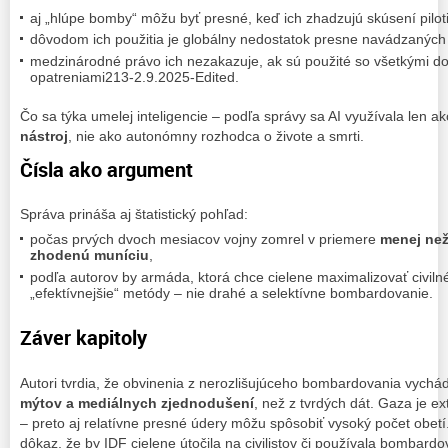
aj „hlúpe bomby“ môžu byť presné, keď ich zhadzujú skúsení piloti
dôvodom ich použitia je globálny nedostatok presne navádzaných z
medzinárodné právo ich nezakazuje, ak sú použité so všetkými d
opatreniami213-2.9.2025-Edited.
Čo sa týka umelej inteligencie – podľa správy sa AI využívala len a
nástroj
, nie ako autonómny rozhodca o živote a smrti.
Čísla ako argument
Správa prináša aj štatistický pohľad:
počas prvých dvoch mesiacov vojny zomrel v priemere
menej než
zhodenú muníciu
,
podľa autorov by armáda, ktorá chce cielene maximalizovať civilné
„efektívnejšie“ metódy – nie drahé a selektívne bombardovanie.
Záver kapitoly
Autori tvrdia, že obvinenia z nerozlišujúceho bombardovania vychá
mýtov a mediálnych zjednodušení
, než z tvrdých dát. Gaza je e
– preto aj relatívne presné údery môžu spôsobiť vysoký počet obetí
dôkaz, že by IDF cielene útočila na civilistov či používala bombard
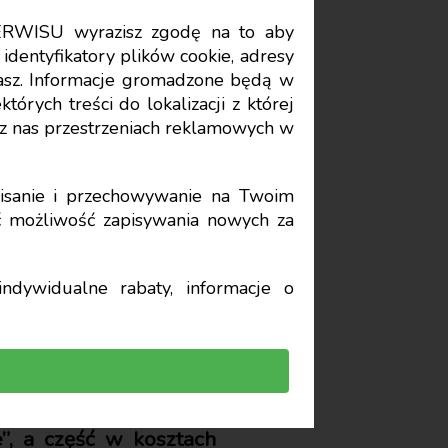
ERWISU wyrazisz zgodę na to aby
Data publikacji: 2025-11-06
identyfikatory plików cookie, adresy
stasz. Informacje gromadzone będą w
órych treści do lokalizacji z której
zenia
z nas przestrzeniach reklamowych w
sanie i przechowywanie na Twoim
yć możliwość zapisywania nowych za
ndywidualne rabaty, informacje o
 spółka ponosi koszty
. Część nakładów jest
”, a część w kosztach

Activity: Give the data again exactly as it appears, but without any images.

Your solution:
aj „hlúpe bomby“ môžu byť presné, keď ich zhadzujú skúsení piloti
dôvodom ich použitia je globálny nedostatok presne navádzaných z
medzinárodné právo ich nezakazuje, ak sú použité so všetkými d
opatreniami213-2.9.2025-Edited.
Čo sa týka umelej inteligencie – podľa správy sa AI využívala len a
nástroj
, nie ako autonómny rozhodca o živote a smrti.
Čísla ako argument
Správa prináša aj štatistický pohľad:
počas prvých dvoch mesiacov vojny zomrel v priemere
menej než
zhodenú muníciu
,
podľa autorov by armáda, ktorá chce cielene maximalizovať civilné
„efektívnejšie“ metódy – nie drahé a selektívne bombardovanie.
Záver kapitoly
Autori tvrdia, že obvinenia z nerozlišujúceho bombardovania vychá
mýtov a mediálnych zjednodušení
, než z tvrdých dát. Gaza je e
– preto aj relatívne presné údery môžu spôsobiť vysoký počet obetí
dôkaz, že by IDF cielene útočila na civilistov či používala bombard
ERWISU wyrazisz zgodę na to aby
Data publikacji: 2025-11-06
identyfikatory plików cookie, adresy
stasz. Informacje gromadzone będą w
órych treści do lokalizacji z której
zenia
z nas przestrzeniach reklamowych w
sanie i przechowywanie na Twoim
yć możliwość zapisywania nowych za
ndywidualne rabaty, informacje o
 spółka ponosi koszty
. Część nakładów jest
”, a część w kosztach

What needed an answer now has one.